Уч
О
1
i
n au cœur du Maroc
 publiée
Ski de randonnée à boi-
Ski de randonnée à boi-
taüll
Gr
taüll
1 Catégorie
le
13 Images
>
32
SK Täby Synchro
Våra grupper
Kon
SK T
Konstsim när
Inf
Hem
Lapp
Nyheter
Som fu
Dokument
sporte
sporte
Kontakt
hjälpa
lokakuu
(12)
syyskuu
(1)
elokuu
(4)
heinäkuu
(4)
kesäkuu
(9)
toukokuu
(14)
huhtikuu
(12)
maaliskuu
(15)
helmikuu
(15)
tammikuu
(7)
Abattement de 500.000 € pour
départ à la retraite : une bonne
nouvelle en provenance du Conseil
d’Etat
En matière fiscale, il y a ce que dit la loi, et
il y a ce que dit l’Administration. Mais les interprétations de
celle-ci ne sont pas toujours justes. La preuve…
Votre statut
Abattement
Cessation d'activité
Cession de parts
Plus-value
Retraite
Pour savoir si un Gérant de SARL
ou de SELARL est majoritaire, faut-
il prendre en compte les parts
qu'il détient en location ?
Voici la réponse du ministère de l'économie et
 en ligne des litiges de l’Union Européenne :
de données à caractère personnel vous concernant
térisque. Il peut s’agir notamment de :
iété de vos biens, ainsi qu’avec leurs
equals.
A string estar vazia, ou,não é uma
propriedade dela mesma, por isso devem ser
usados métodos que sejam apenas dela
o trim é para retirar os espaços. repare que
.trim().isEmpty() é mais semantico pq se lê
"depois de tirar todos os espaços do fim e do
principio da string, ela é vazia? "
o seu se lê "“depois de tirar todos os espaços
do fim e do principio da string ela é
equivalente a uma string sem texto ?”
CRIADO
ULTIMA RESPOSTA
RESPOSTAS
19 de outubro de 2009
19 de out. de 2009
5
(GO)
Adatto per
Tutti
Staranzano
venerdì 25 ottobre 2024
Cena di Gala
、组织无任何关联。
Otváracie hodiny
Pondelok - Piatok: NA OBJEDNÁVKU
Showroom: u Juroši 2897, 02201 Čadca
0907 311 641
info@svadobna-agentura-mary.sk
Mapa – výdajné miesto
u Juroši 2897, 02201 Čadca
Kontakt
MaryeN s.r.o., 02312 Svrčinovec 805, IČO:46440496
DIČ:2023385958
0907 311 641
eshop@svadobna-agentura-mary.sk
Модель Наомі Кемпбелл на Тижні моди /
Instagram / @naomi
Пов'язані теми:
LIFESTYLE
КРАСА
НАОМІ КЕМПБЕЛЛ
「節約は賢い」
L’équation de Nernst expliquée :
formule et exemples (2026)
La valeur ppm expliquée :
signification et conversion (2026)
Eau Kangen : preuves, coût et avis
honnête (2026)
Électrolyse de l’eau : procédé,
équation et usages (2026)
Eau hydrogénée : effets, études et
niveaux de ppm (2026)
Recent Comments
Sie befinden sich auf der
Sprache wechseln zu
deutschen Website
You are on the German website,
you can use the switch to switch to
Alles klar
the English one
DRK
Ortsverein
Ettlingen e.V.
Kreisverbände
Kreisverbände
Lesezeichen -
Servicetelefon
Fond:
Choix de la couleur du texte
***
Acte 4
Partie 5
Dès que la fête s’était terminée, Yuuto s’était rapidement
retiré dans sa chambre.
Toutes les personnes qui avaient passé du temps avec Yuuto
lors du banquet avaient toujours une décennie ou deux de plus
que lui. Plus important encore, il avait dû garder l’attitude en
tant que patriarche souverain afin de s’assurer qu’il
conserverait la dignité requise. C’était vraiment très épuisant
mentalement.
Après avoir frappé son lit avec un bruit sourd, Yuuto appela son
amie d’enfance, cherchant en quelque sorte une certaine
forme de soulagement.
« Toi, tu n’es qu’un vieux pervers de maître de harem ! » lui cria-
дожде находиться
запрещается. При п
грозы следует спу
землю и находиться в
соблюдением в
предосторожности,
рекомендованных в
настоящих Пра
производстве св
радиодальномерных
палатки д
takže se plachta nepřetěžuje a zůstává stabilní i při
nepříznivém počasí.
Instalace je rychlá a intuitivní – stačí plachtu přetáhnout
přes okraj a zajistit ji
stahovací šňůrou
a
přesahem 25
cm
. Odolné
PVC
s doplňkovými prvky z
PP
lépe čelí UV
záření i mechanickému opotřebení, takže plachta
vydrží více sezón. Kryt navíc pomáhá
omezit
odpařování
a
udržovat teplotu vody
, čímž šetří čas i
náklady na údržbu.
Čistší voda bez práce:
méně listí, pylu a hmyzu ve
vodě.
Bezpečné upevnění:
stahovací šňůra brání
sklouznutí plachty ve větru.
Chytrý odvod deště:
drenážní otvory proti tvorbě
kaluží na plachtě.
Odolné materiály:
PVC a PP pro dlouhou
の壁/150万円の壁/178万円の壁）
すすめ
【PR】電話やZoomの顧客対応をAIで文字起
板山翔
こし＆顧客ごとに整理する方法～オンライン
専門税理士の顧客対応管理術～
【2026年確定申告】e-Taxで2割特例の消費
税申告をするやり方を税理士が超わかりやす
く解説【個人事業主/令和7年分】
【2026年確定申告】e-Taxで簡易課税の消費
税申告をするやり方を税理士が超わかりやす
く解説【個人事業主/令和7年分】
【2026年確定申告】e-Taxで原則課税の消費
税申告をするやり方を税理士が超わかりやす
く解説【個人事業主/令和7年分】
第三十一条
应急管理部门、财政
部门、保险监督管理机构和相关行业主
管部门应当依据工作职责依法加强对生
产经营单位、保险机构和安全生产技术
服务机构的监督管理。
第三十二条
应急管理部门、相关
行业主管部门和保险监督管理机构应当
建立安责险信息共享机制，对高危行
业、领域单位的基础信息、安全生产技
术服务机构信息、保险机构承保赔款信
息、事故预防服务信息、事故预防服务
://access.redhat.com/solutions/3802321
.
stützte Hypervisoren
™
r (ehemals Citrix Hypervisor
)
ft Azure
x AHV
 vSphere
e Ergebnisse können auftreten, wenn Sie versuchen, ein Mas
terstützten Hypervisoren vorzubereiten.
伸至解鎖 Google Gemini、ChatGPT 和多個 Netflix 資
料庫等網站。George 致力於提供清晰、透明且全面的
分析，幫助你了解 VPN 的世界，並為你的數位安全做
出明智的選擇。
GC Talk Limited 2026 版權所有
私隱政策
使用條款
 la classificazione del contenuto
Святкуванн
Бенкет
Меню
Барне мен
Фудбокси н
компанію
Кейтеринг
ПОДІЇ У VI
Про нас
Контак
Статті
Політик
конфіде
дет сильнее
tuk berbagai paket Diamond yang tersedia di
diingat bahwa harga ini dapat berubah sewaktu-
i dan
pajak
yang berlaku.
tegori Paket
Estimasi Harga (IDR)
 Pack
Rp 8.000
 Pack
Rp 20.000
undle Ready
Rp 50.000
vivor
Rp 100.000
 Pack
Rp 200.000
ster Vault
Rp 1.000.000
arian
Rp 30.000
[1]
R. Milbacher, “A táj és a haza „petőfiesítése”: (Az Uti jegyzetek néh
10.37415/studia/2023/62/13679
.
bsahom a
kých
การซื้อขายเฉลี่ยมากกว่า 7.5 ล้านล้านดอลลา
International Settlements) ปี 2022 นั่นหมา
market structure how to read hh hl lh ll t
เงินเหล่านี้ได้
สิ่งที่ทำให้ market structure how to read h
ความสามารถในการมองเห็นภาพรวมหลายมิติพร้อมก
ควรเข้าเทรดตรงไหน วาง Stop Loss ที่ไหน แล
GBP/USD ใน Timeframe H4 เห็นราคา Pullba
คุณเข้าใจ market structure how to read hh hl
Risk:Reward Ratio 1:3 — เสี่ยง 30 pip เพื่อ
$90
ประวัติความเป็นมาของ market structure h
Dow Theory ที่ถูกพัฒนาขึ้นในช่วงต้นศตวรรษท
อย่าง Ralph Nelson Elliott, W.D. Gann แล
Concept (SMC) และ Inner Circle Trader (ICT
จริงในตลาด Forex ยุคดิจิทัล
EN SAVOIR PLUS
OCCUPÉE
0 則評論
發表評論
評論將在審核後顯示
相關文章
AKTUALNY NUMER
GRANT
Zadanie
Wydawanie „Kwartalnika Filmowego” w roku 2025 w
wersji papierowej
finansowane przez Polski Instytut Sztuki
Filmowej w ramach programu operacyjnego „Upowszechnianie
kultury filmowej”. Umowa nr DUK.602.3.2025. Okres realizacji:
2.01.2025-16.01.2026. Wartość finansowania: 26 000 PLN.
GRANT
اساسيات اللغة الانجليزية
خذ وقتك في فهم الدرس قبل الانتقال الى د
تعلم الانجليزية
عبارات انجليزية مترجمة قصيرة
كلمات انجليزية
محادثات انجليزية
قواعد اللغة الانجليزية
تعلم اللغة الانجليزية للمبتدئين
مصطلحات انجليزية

- [TASK DESCRIPTION] All lines from the beginning of the listing through the one with "Showroom: u Juroši 2897, 02201 Čadca" are to be restated word for word, and only those.

- [EXERCISE RESULT]
Уч
О
1
i
n au cœur du Maroc
 publiée
Ski de randonnée à boi-
Ski de randonnée à boi-
taüll
Gr
taüll
1 Catégorie
le
13 Images
>
32
SK Täby Synchro
Våra grupper
Kon
SK T
Konstsim när
Inf
Hem
Lapp
Nyheter
Som fu
Dokument
sporte
sporte
Kontakt
hjälpa
lokakuu
(12)
syyskuu
(1)
elokuu
(4)
heinäkuu
(4)
kesäkuu
(9)
toukokuu
(14)
huhtikuu
(12)
maaliskuu
(15)
helmikuu
(15)
tammikuu
(7)
Abattement de 500.000 € pour
départ à la retraite : une bonne
nouvelle en provenance du Conseil
d’Etat
En matière fiscale, il y a ce que dit la loi, et
il y a ce que dit l’Administration. Mais les interprétations de
celle-ci ne sont pas toujours justes. La preuve…
Votre statut
Abattement
Cessation d'activité
Cession de parts
Plus-value
Retraite
Pour savoir si un Gérant de SARL
ou de SELARL est majoritaire, faut-
il prendre en compte les parts
qu'il détient en location ?
Voici la réponse du ministère de l'économie et
 en ligne des litiges de l’Union Européenne :
de données à caractère personnel vous concernant
térisque. Il peut s’agir notamment de :
iété de vos biens, ainsi qu’avec leurs
equals.
A string estar vazia, ou,não é uma
propriedade dela mesma, por isso devem ser
usados métodos que sejam apenas dela
o trim é para retirar os espaços. repare que
.trim().isEmpty() é mais semantico pq se lê
"depois de tirar todos os espaços do fim e do
principio da string, ela é vazia? "
o seu se lê "“depois de tirar todos os espaços
do fim e do principio da string ela é
equivalente a uma string sem texto ?”
CRIADO
ULTIMA RESPOSTA
RESPOSTAS
19 de outubro de 2009
19 de out. de 2009
5
(GO)
Adatto per
Tutti
Staranzano
venerdì 25 ottobre 2024
Cena di Gala
、组织无任何关联。
Otváracie hodiny
Pondelok - Piatok: NA OBJEDNÁVKU
Showroom: u Juroši 2897, 02201 Čadca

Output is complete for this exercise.